Part 1 Proposal for JDK-8264594
Maurizio Cimadamore
maurizio.cimadamore at oracle.com
Thu May 20 09:00:27 UTC 2021
On 20/05/2021 02:34, leerho wrote:
> Maurizio,
> Sorry about my radio silence, I was pulled onto another urgent
> project, but now I'm back :)
> From your email above:
>
> E.g. let's keep the MemorySegment API thin, by adding only one method:
>
> /copyFrom(MemorySegment, MemoryLayout elemLayout, ByteOrder order)/
>
> Which generalizes the existing copyFrom, allowing for swap copy.
>
>
> I am a little unclear how the user would use this to copy some
> primitive array to/from a MemorySegment. Let me try:
There were two parts to my proposal :-)
1. add a copyFrom method which works from segment <-> segment but also
takes an endianness/swappiness
2. add a MemoryCopy (parallel with MemoryAccess) full of static methods
to copy things from java arrays to segments and back
You need (1) to implement (2). (1) is a primitive, (2) is a class with
user convenience static methods.
Maurizio
>
> For example: to copy a double array into a MemorySegment would require:
>
> //Given:
> int arrLen = N;
> double[] srcArr = new double[arrLen];
> ResourceScope scope = ...
> MemorySegment dstSeg = ... big enough, but we need to load at a dstOffset.
>
> //prepare the source segment:
> MemoryLayout doubleLayout = valueLayout(64, ByteOrder.nativeOrder);
> MemoryLayout seqLayout = sequenceLayout(arrLen, doubleLayout);
> MemorySegment srcSeg = MemorySegment.ofArray(srcArr);
>
> //prepare the destination segment:
> dstSegSlice = dstSeg.asSlice(dstOffset, arrLen*8);
> dstSeg.copyFrom(srcSeg, seqLayout, ByteOrder.nativeOrder);
>
> Whew! This can't be right. I must be doing something wrong. How did
> you intend for this new method to be used?
>
> Cheers,
>
> Lee.
>
>
>
>
>
>
>
> On Thu, Apr 29, 2021 at 3:23 AM Maurizio Cimadamore
> <maurizio.cimadamore at oracle.com
> <mailto:maurizio.cimadamore at oracle.com>> wrote:
>
>
> On 29/04/2021 05:49, leerho wrote:
>> Maurizio,
>>
>> First, I would like to clear up some misunderstandings.
>>
>> 1. Re overloading with/without ByteOrder:
>>
>> My feeling is that having a "more friendly" overload for what
>> is a pretty advanced method anyway feels some sort of middle
>> ground that would double the size of the API w/o really
>> making it more usable (I don't thing users like you would be
>> bothered by an extra `nativeOrder()` suffix).
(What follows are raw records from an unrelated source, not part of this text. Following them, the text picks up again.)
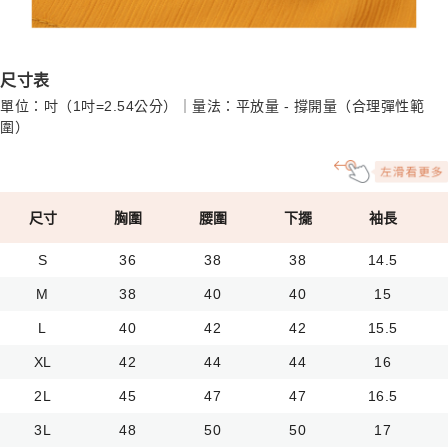
尺寸表
單位：吋（1吋=2.54公分）｜量法：平放量 - 撐開量（合理彈性範
圍）
尺寸
胸圍
腰圍
下擺
袖長
S
36
38
38
14.5
M
38
40
40
15
L
40
42
42
15.5
XL
42
44
44
16
2L
45
47
47
16.5
3L
48
50
50
17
At least that's
>> what I was assuming.
>>
>>
>> I was trying to make the distinction between 2 vs 4 methods,
>> assuming Object array), and 14 vs 28 methods assuming individual
>> XYZArrays. The second case is clearly a more egregious impact on
>> the API so I would definitely agree that not overloading the
>> ByteOrder makes sense. *And yes, I can live with that :)*
>>
>> The 2 vs 4 methods refers to the next item.
> Yeah - I realized later that you were considering different cost
> vs. benefit ratios in the two proposals - in one case it seems to
> cost more than the other, I agree. (I also agree, in general, that
> if we could provide a ByteOrder-less version, it would be nice to
> have).
>>
>> 2. Use of Object array:
>>
>> Accepting an Object parameter is inconsistent with e.g. the
>> MemorySegment.of(...) factories, which take sharp array
>> types. In principle those factories could be compressed down
>> into one (in fact the API started off that way, but we went
>> back for performance issues).
>>
>> That is why I posed the question wrt use of Object array:
>>
>> Concern: Performance. I would think we would be moving work
>> that could be done at compile time (e.g., what type of array
>> is it? ) to run time. Or would Hotspot figure this out ?
>>
>>
>> I wasn't sure, which is why I asked. And you indicated that
>> performance with an Object array is an issue *and I believe you* :)
>
> There is a difference between MemorySegment.of(Object) and
> MemorySegment.copyInto(Object). In the first operation we are
> "creating" a new segment; I have observed that, in general, it is
> better to have creation of new instances as a transparent process
> as possible: if different methods create different concrete Java
> instances (for instance MemorySegment::ofArray(int[]) creates a
> different object than MemorySegment::ofArray(double[])) the code
> tends to be more "transparent" to the optimizing compiler, and
> typically that works better than having a single factory which
> does a bunch of stuff/control flow and might return different
> objects (which will necessarily create some pollution). I believe
> the case of memory copy is not dissimilar from what
> MemoryAccess.getInt does: note that you just pass a `memory
> segment` - we don't have overloads for "heap segment", "mapped
> segment" and "native segment" and yet C2 is able to figure that
> out (because we turned enhanced profiling on for these methods). A
> similar trick, I'm sure could be done here, if we were willing to.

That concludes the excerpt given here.